● Exercise aim: Take the lines from the line containing "Also note that after the" through the end of the entries and output them exactly, with no pictures and nothing more.

(Collected data)
::::::::
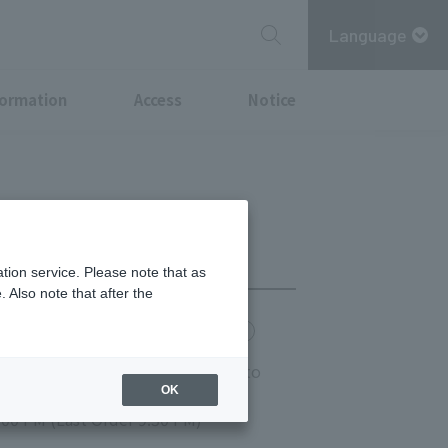
Language
formation
Access
Notice
tion service. Please note that as
 Also note that after the
chi Point
MITSUBISHI ESTATE GROUP CARD
 Saturday and Sunday: 11:00 AM to
OK
r 9:00 PM)
:00 PM (Last Order 9:30 PM)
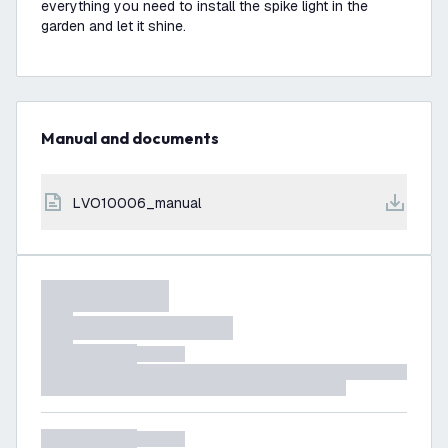
everything you need to install the spike light in the
garden and let it shine.
Manual and documents
LVO10006_manual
::::::::
● Exercise answer:
 Also note that after the
chi Point
MITSUBISHI ESTATE GROUP CARD
 Saturday and Sunday: 11:00 AM to
OK
r 9:00 PM)
:00 PM (Last Order 9:30 PM)
everything you need to install the spike light in the
garden and let it shine.
Manual and documents
LVO10006_manual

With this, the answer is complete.